== Exercise ==
Give the records again exactly. Pictures do not belong in the copy.

== Information ==
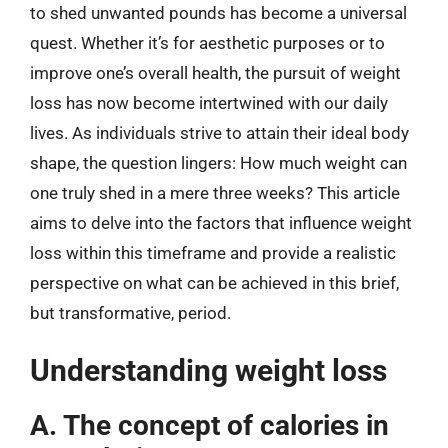
to shed unwanted pounds has become a universal
quest. Whether it’s for aesthetic purposes or to
improve one’s overall health, the pursuit of weight
loss has now become intertwined with our daily
lives. As individuals strive to attain their ideal body
shape, the question lingers: How much weight can
one truly shed in a mere three weeks? This article
aims to delve into the factors that influence weight
loss within this timeframe and provide a realistic
perspective on what can be achieved in this brief,
but transformative, period.
Understanding weight loss
A. The concept of calories in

== Task answer ==
to shed unwanted pounds has become a universal
quest. Whether it’s for aesthetic purposes or to
improve one’s overall health, the pursuit of weight
loss has now become intertwined with our daily
lives. As individuals strive to attain their ideal body
shape, the question lingers: How much weight can
one truly shed in a mere three weeks? This article
aims to delve into the factors that influence weight
loss within this timeframe and provide a realistic
perspective on what can be achieved in this brief,
but transformative, period.
Understanding weight loss
A. The concept of calories in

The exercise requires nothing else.